“Quando mi hanno detto di esibirmi a Pescara ho risposto subito sì, altrimenti sarei andata a sciare. Sono affezionata a questa città”. Queste le parole pronunciate sul palco da Gianna Nannini che ieri sera si è esibita nell’ex area di risulta per circa due ore, fino a poco prima della mezzanotte, cantando tutti i suoi più grandi successi, per poi brindare con i tantissimi fan che hanno seguito il concerto. “Pescara”, ha detto la rocker toscana, “è l’unico posto, insieme ad Avezzano, che ha creato il rock in Italia”. E’ stato un grande spettacolo per il sindaco Carlo Masci e per l’assessore agli Eventi Alfredo Cremonese che parlano di “ventimila presenze, tra l’area del concerto e quelle vicine” e sottolineano “l’ottima riuscita di questo primo appuntamento di Capodanno”. Dalla Nannini è arrivato anche l’augurio per il nuovo anno: “Facciamoci forza per una nuova luce”, ha detto poco prima dello scoccare della mezzanotte.
L’auspicio di un anno “spumeggiante” è arrivato dal sindaco Masci che – dal palco – ha rivolto il suo pensiero ai giovani, “perché non dovete avere paura di osare”, e alle famiglie, “affinché viviate in serenità, pace e amore.
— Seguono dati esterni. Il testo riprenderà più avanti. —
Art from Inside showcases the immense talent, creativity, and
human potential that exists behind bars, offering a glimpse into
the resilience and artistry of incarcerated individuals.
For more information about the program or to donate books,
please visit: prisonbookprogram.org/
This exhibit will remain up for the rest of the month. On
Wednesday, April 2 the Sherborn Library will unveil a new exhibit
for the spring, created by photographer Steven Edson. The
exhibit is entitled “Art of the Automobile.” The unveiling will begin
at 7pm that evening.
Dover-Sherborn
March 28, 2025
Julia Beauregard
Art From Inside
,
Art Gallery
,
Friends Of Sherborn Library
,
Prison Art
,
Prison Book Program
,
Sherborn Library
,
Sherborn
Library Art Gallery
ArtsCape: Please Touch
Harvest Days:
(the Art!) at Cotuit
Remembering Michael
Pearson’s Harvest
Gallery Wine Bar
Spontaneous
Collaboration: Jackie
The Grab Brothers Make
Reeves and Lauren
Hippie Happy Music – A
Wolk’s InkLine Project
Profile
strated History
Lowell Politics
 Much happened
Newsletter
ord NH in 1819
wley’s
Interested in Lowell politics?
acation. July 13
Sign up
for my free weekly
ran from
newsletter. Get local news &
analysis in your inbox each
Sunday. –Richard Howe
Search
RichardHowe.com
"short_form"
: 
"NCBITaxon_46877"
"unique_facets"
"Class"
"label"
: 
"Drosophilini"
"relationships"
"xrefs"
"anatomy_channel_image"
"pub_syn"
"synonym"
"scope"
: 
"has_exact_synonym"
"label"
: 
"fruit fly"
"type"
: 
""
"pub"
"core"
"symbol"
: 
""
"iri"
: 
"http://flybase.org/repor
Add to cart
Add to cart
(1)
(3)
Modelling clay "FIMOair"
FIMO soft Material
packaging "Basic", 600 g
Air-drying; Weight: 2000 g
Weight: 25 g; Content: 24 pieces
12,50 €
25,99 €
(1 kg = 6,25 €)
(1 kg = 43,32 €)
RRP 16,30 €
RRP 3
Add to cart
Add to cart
Abbiate tutti la sana follia di pensare che il giorno che verrà sempre meglio di quello precedente”. “Una serata eccezionale”, commenta stamani l’assessore Cremonese ringraziando tutti coloro che hanno lavorato per l’ottima riuscita dell’evento, “consentendo al pubblico di divertirsi e di applaudire una grande star. Auguro davvero a tutti, per questo anno, salute, pace, serenità e amore. Ma non è finita, perché oggi continuiamo con un altro grande evento promosso dal Comune, il concerto di Irama, alle 19, sempre nell’area di risulta. Anche oggi attendiamo migliaia di persone per salutare il 2026”, conclude Cremonese che ieri sera era sul palco, al momento del brindisi, con l’assessore al Turismo Zaira Zamparelli. La seconda parte della serata, presentata da Alessandra Relmi, ha visto protagonista il gruppo pescarese Scena Muta.
“È stata un’emozione indescrivibile salire su quel palco: suonare davanti alla nostra gente è qualcosa di unico e magico”, dicono. “Chiudere l’anno e aprirlo a Pescara, perché abbiamo suonato dopo la mezzanotte, è stato un sogno. Un palco che ci ha regalato sensazioni incredibili e che ci porteremo dentro per tutta la vita. Vedere ballare con noi 20mila persone non capita facilmente. Per questo ringraziamo il sindaco e l’assessore per averci voluto su quel palco”.